Insights | March 30, 2023

AAA CMBS: Loss-remote, liquid, and cheaper than IG

10-Year AAA CMBS Spread vs. IG Corporate Bond OAS

GMO_AAA CMBS - Loss-remote liquid and cheaper than IG_3-23_exhibit 1.JPG

Source: JP Data Query, Bloomberg
Chart shows 10-year new issue AAA CMBS spread to Treasuries versus the option-adjusted spread of the Bloomberg Investment Grade Corporate Bond Index.

Fixed income spreads have widened across sectors over the past few months. With a looming recession and continued inflationary concerns, our preference is to own assets that can withstand credit shocks and compensate well for the downside risks assumed. In this context, we believe structured credit is a compelling alternative to corporate credit, offering ample spread relative to the underlying risks.

  • CMBS spreads, for example, are currently the cheapest they’ve ever been relative to comparable corporate bonds, presenting a rich, value-driven opportunity in the sector.
  • Headwinds, such as tighter credit conditions and inflationary pressures in the form of higher property and financing expenses, do exist.
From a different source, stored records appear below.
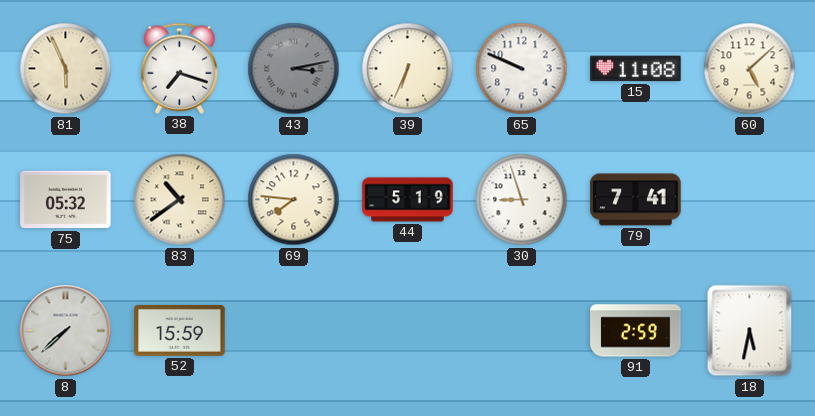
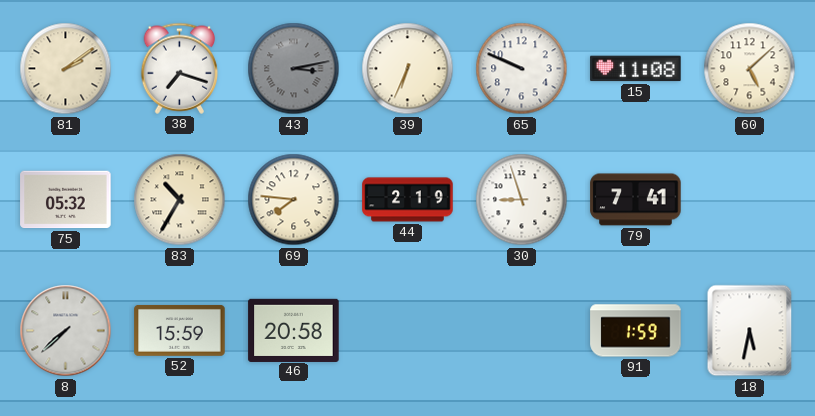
81: 5:56 -> 2:09
83: 10:39 -> 10:35
44: 5:19 -> 2:19
46: none -> 20:58
91: 2:59 -> 1:59
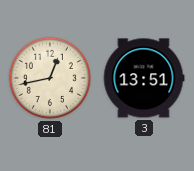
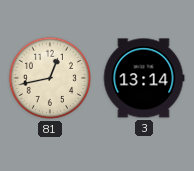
3: 13:51 -> 13:14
As do secular challenges, such as the proliferation of work-from-home practices, that have negative valuation effects.
  • But we believe current spreads at AAA levels more than compensate investors for these risks.
  • AAA CMBS is a liquid, loss-remote sector that has historically traded inside IG corporates. Amid the negative narrative surrounding commercial real estate and potentially limited credit availability, however, they now offer 30 bps more in spread.
  • The spread on these senior claims now rivals what lenders have been paid for making mortgage loans, which are a form of illiquid non-diversified risk with no loss protection.
  • AAA CMBS also have features that we believe help to mitigate the risk of principal loss or extension:
    • They have 30% credit support, a loss level that has never been breached, not even during the GFC.
    • Among the most aggressively underwritten pre-GFC vintages, losses only reached 11.17%, implying a coverage ratio of 2.7x. This coverage ratio should keep these bonds safe from nearly any ratings downgrade.
    • As new 10-year loans, these bonds do not need capital markets to be open in the near to medium term, shielding them from refinancing risk.
  • Structured credit is an inherently fragmented and inefficient market, as this CMBS opportunity illustrates. This ability to obtain high spread with much lower risk relative to other credit assets is what we think makes structured credit a vital tool in a fixed income portfolio.
  • GMO’s Opportunistic Income Strategy, which follows an unconstrained, value-driven approach to investing in structured credit, has meaningfully increased exposure to AAA CMBS in recent months.